(Source records)
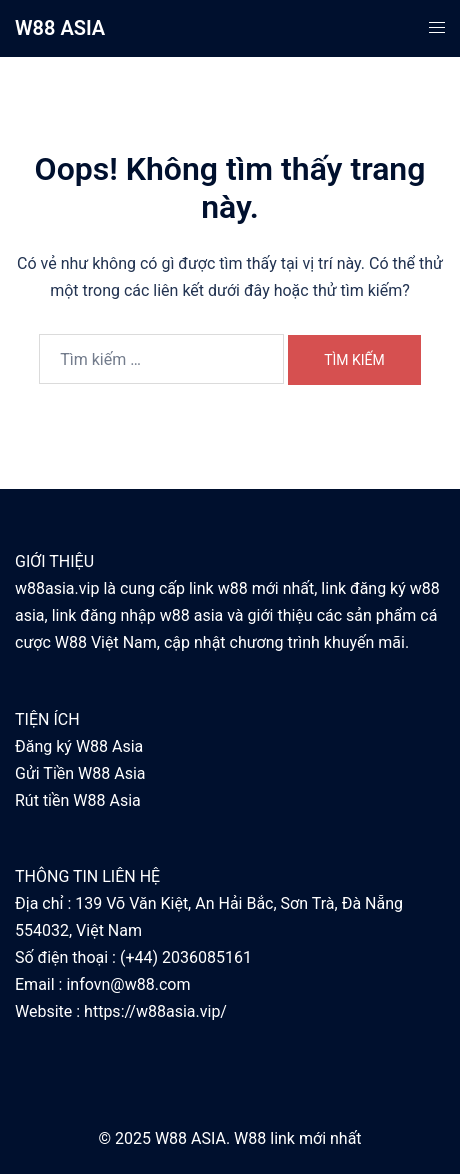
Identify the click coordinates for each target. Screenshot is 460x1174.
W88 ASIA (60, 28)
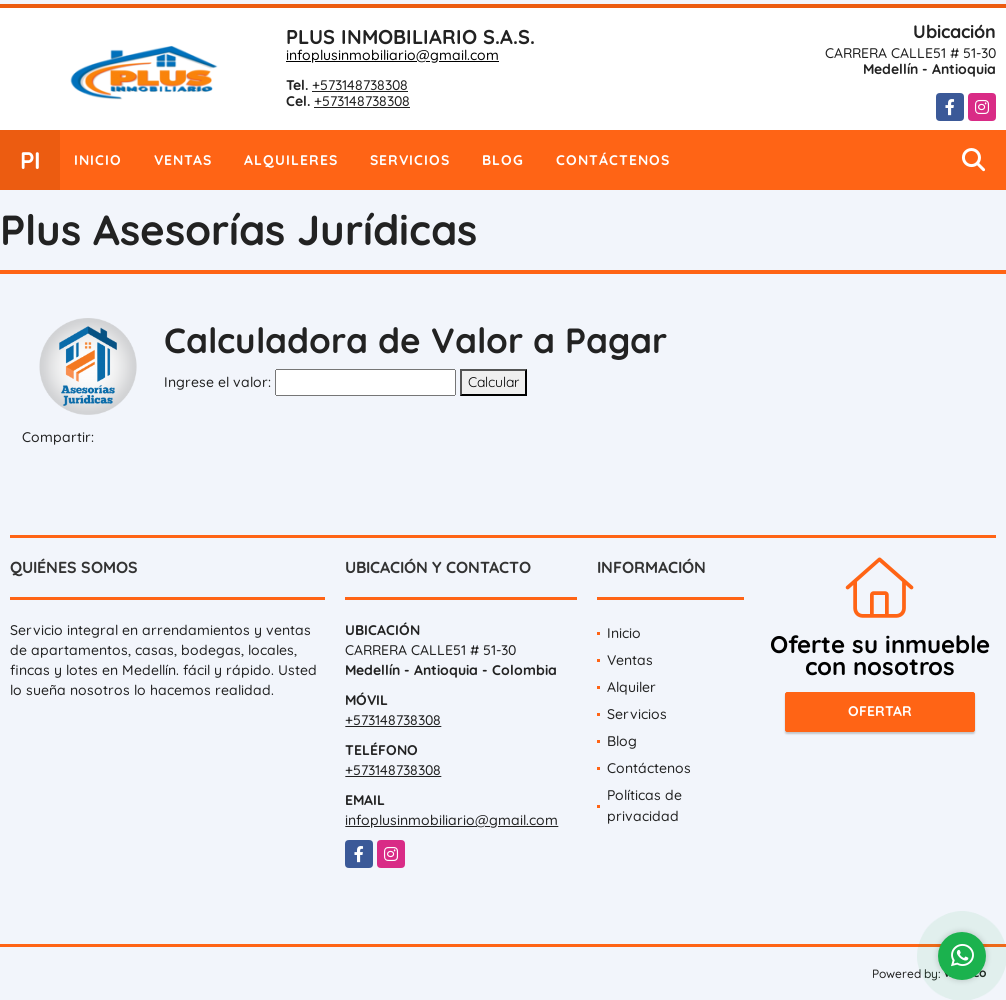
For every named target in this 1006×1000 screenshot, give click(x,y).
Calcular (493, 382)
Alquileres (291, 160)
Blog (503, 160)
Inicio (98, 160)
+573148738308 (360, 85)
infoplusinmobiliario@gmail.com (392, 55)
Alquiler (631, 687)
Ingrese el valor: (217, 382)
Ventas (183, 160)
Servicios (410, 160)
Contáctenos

■ **EXERCISE DETAILS**
The answer is the line with "Ingrese el valor: (217, 382)" plus every line after it, printed exactly as they appear above.

■ **ANSWER TO THIS TASK**
Ingrese el valor: (217, 382)
Ventas (183, 160)
Servicios (410, 160)
Contáctenos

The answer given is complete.